I am just getting started with GE and was wondering if there are elegant ways of validating wide form data (20k columns) or should they be transformed to long-form? I want to avoid moving them to long-form as some properties are lost in long-form. The data frame has samples x gene measures.
Thanks for posting the question here! I don’t think we have a go-to answer for this yet, but here are my thoughts.
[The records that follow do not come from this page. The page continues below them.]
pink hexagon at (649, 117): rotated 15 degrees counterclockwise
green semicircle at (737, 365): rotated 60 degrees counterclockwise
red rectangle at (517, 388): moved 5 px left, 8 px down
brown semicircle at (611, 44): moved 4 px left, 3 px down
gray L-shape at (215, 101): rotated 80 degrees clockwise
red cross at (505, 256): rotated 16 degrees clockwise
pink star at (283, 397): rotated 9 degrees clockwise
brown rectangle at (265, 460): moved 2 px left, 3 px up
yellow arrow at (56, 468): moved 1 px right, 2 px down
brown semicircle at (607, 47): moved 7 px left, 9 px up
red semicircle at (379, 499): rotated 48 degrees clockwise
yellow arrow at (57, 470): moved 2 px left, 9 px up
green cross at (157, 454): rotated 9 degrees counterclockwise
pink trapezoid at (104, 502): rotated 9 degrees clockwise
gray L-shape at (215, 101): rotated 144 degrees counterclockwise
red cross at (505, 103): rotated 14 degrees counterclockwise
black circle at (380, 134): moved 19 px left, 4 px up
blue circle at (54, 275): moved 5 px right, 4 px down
I would consider two things here: 1) ease of creating expectations and 2) performance when validating data 3) Limiting output to relevant data
I’m assuming you have different types of data in each column, usually something like numeric types, strings, booleans, etc. The automated profiler that the
great_expectations suite scaffold command uses should be able to provide reasonable expectations for any size data in theory, since I’m not sure how well it would handle such a large number of columns. Plus, it might not necessarily generate exactly the expectations you want. But if you haven’t tried using
suite scaffold yet, I’d say give it a shot!
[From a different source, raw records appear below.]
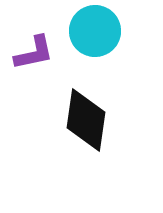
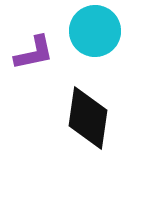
black diamond: moved 2 px right, 2 px up
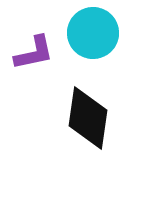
cyan circle: moved 2 px left, 2 px down
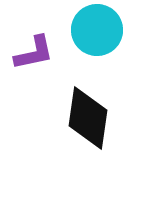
cyan circle: moved 4 px right, 3 px up
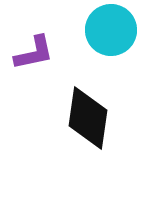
cyan circle: moved 14 px right
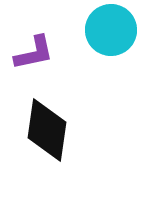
black diamond: moved 41 px left, 12 px down
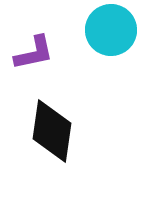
black diamond: moved 5 px right, 1 px down
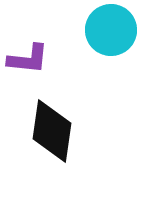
purple L-shape: moved 6 px left, 6 px down; rotated 18 degrees clockwise
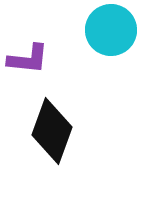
black diamond: rotated 12 degrees clockwise
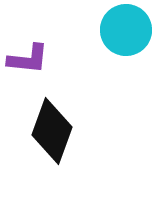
cyan circle: moved 15 px right
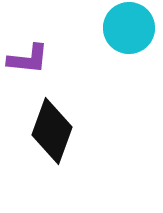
cyan circle: moved 3 px right, 2 px up
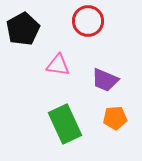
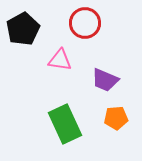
red circle: moved 3 px left, 2 px down
pink triangle: moved 2 px right, 5 px up
orange pentagon: moved 1 px right
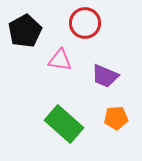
black pentagon: moved 2 px right, 2 px down
purple trapezoid: moved 4 px up
green rectangle: moved 1 px left; rotated 24 degrees counterclockwise
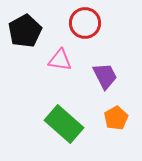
purple trapezoid: rotated 140 degrees counterclockwise
orange pentagon: rotated 25 degrees counterclockwise
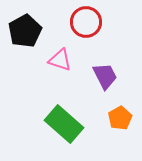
red circle: moved 1 px right, 1 px up
pink triangle: rotated 10 degrees clockwise
orange pentagon: moved 4 px right
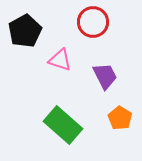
red circle: moved 7 px right
orange pentagon: rotated 10 degrees counterclockwise
green rectangle: moved 1 px left, 1 px down
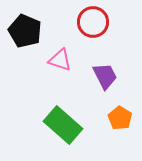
black pentagon: rotated 20 degrees counterclockwise
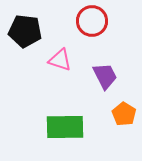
red circle: moved 1 px left, 1 px up
black pentagon: rotated 16 degrees counterclockwise
orange pentagon: moved 4 px right, 4 px up
green rectangle: moved 2 px right, 2 px down; rotated 42 degrees counterclockwise
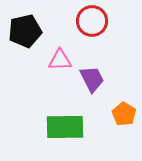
black pentagon: rotated 20 degrees counterclockwise
pink triangle: rotated 20 degrees counterclockwise
purple trapezoid: moved 13 px left, 3 px down
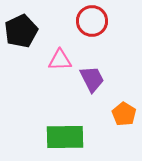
black pentagon: moved 4 px left; rotated 12 degrees counterclockwise
green rectangle: moved 10 px down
Another option is to generate expectations programmatically by looping over your columns and then creating a default type of expectations depending on either the data type and/or naming conventions for your column. Something like (forgive my hacky pseudo-code):
batch = ... # create a batch for c in columns: if type(c) == integer: x = min(batch.c) y = max(batch.c) batch.expect_column_value_to_be_between(column=c, min_value=x, max_value=y) if(c.endswith("_flag"): # assume we have columns named "abc_flag" that are coded 1/0 or Y/N # create some expectations for a boolean flag, e.g. expect_column_values_to_be_in_set
This basically means that you need to have a good grasp of what expectations you’d want for what data type or naming convention. As a heads up, we’re working on making the profiler much better at doing these kinds of things!
Assuming you have 20k columns with a few expectations each, you might want to think about creating multiple expectation suites and then running validation in parallel for efficiency.
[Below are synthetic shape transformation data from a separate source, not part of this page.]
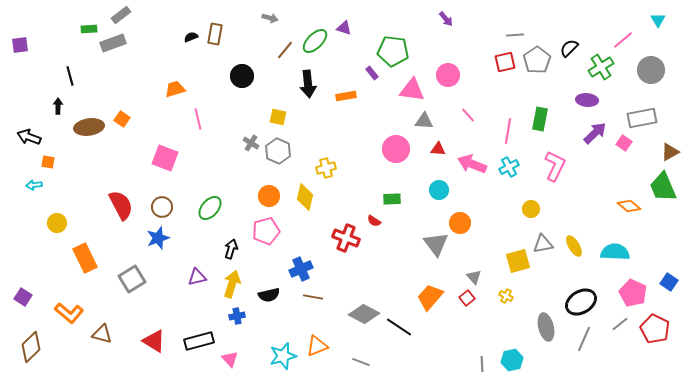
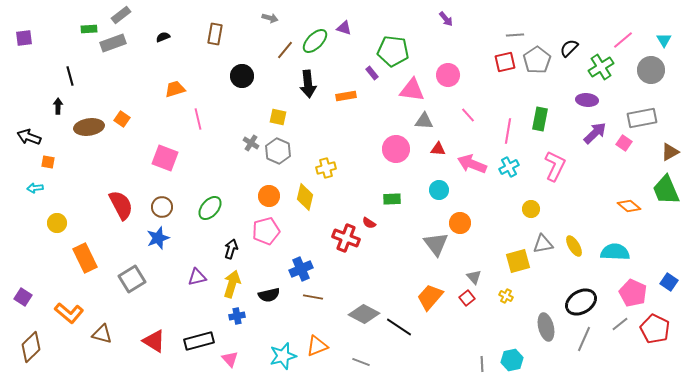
cyan triangle at (658, 20): moved 6 px right, 20 px down
black semicircle at (191, 37): moved 28 px left
purple square at (20, 45): moved 4 px right, 7 px up
cyan arrow at (34, 185): moved 1 px right, 3 px down
green trapezoid at (663, 187): moved 3 px right, 3 px down
red semicircle at (374, 221): moved 5 px left, 2 px down
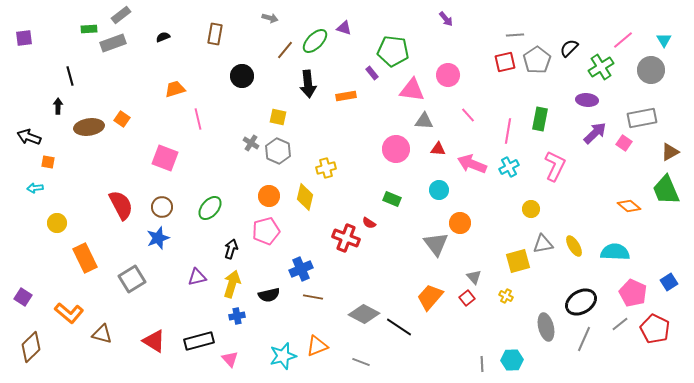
green rectangle at (392, 199): rotated 24 degrees clockwise
blue square at (669, 282): rotated 24 degrees clockwise
cyan hexagon at (512, 360): rotated 10 degrees clockwise
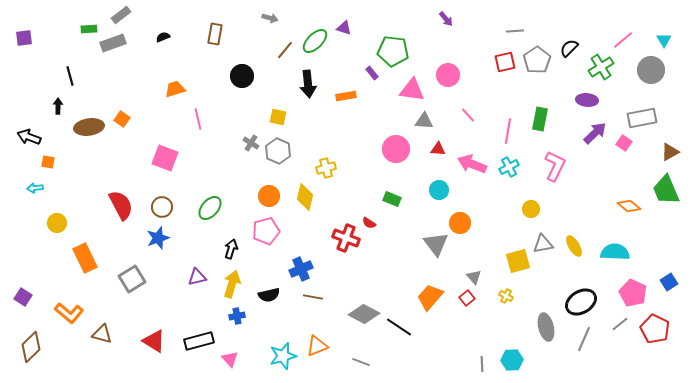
gray line at (515, 35): moved 4 px up
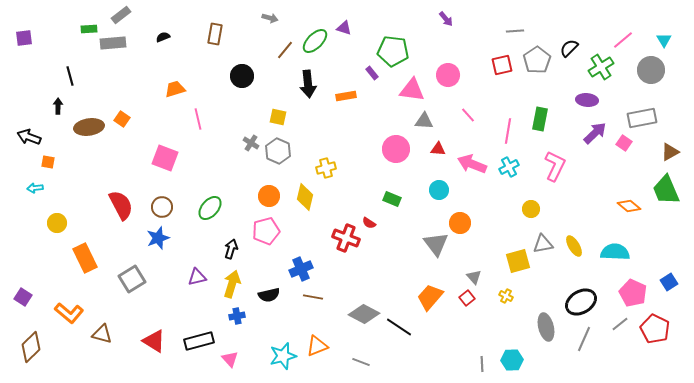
gray rectangle at (113, 43): rotated 15 degrees clockwise
red square at (505, 62): moved 3 px left, 3 px down
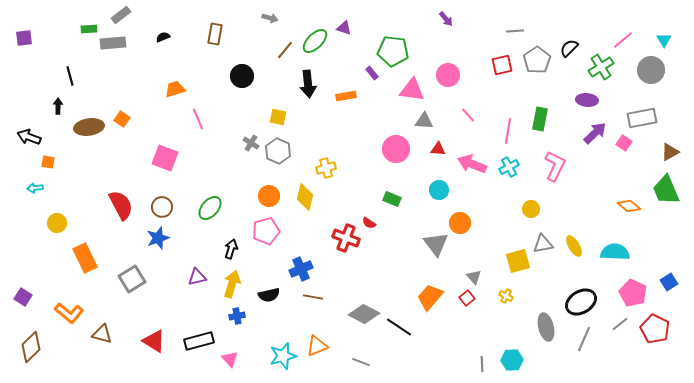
pink line at (198, 119): rotated 10 degrees counterclockwise
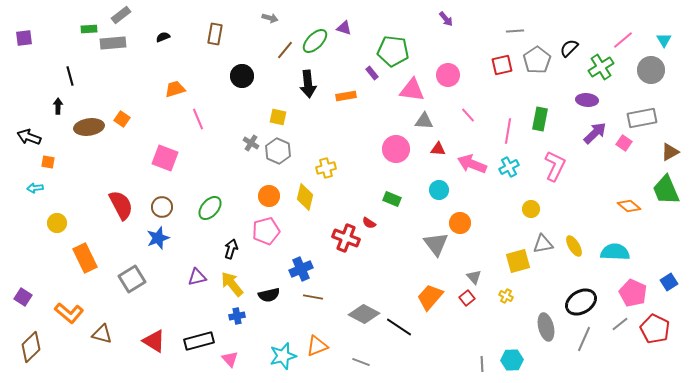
yellow arrow at (232, 284): rotated 56 degrees counterclockwise
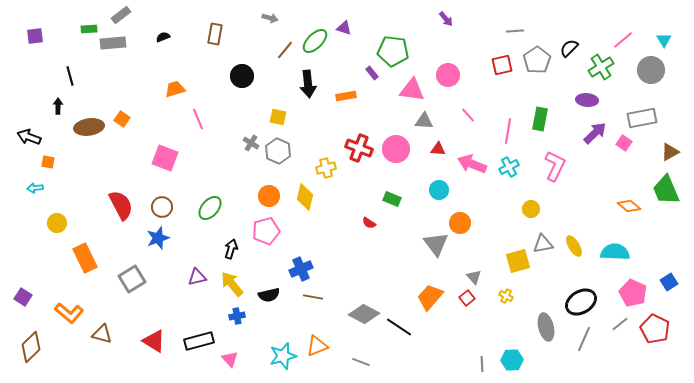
purple square at (24, 38): moved 11 px right, 2 px up
red cross at (346, 238): moved 13 px right, 90 px up
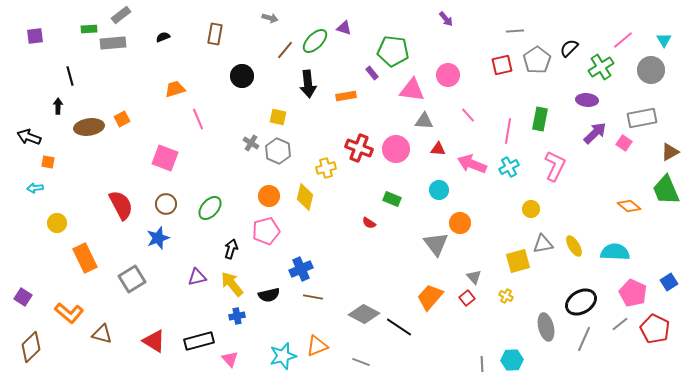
orange square at (122, 119): rotated 28 degrees clockwise
brown circle at (162, 207): moved 4 px right, 3 px up
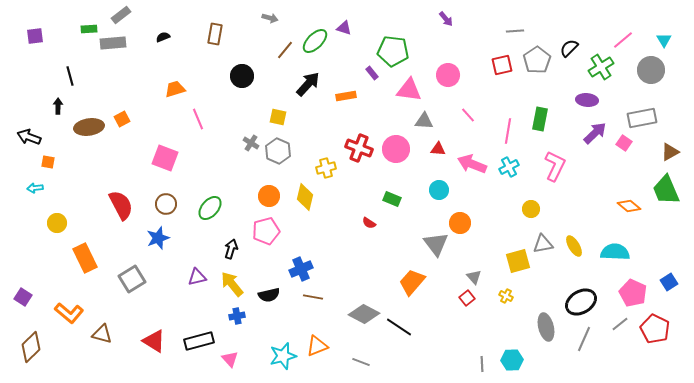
black arrow at (308, 84): rotated 132 degrees counterclockwise
pink triangle at (412, 90): moved 3 px left
orange trapezoid at (430, 297): moved 18 px left, 15 px up
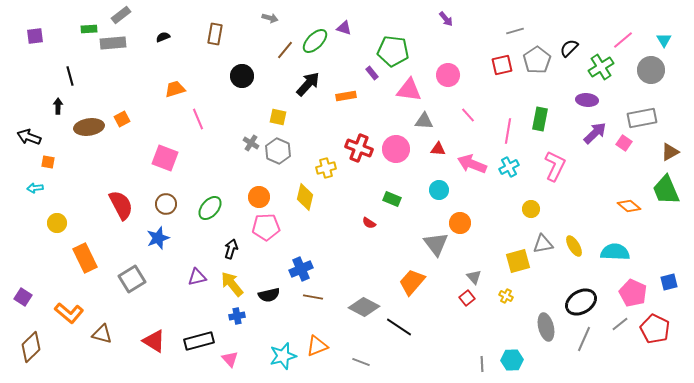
gray line at (515, 31): rotated 12 degrees counterclockwise
orange circle at (269, 196): moved 10 px left, 1 px down
pink pentagon at (266, 231): moved 4 px up; rotated 12 degrees clockwise
blue square at (669, 282): rotated 18 degrees clockwise
gray diamond at (364, 314): moved 7 px up
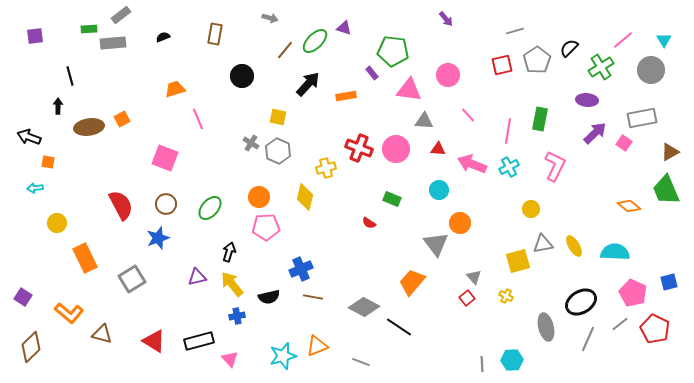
black arrow at (231, 249): moved 2 px left, 3 px down
black semicircle at (269, 295): moved 2 px down
gray line at (584, 339): moved 4 px right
In terms of limiting the amount of output to look at, one option would be to split your expectations into separate suites. E.g. you have one “important” suite for expectations on columns that you want to look at on a regular basis, and a “less important” suite for columns you want to run validation on but not necessarily look at. In addition, Data Docs has a button on the left that lets the user toggle the validation results to only show failed validations. I’m not aware of a way to do that programmatically yet!
Let me know if this points you in the right direction. Also, would love to hear from other users who deal with this kind of data.
Thanks for the pointers. They are incredibly helpful. I am almost able to run the expectations. It would be great if output for a particular kind of expectation could be grouped. Eg: I want to do a type check on the columns. Currently, it generates 20k separate expectations and things become unmanageable to navigate. If I could just have one expectation for checking null, that would work out.
These would make data docs useful again if I use solution 1. Every single expectation generates individual expectations. If I do just 5 checks per column, I get 100k expectations which makes the output too huge. I cannot even go and click failed only. The browser crashes before I am able to do it.
That’s a great point @aborah - Data Docs is currently not really designed to handle very large numbers of Expectations in a Suite. I can imagine something like grouping all expectations by type and only showing them for failed columns perhaps (which would still be an issue if a lot of them fail). Feel free to file a github issue with a design proposal for this!